*Stored data entries*:
···

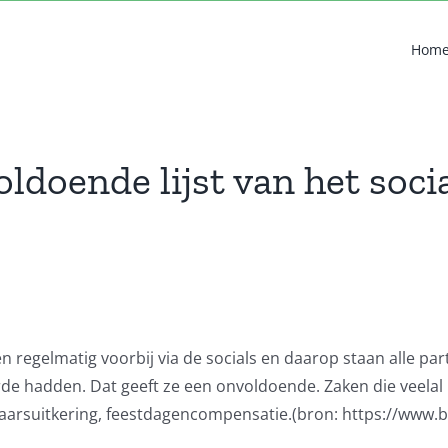
Hom
doende lijst van het socia
 regelmatig voorbij via de socials en daarop staan alle parti
de hadden. Dat geeft ze een onvoldoende. Zaken die veelal n
aarsuitkering, feestdagencompensatie.(bron: https://www.be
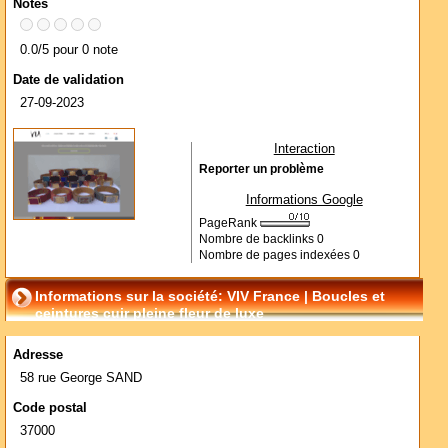
Notes
0.0/5 pour 0 note
Date de validation
27-09-2023
Interaction
Reporter un problème
Informations Google
PageRank
Nombre de backlinks
0
Nombre de pages indexées
0
Informations sur la société: VIV France | Boucles et
ceintures cuir pleine fleur de luxe
Adresse
58 rue George SAND
Code postal
37000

···

*Problem description*: The required output is the lines from the one holding "Nombre de backlinks" through the last line of the entries above, copied exactly.

*Solution*:
Nombre de backlinks
0
Nombre de pages indexées
0
Informations sur la société: VIV France | Boucles et
ceintures cuir pleine fleur de luxe
Adresse
58 rue George SAND
Code postal
37000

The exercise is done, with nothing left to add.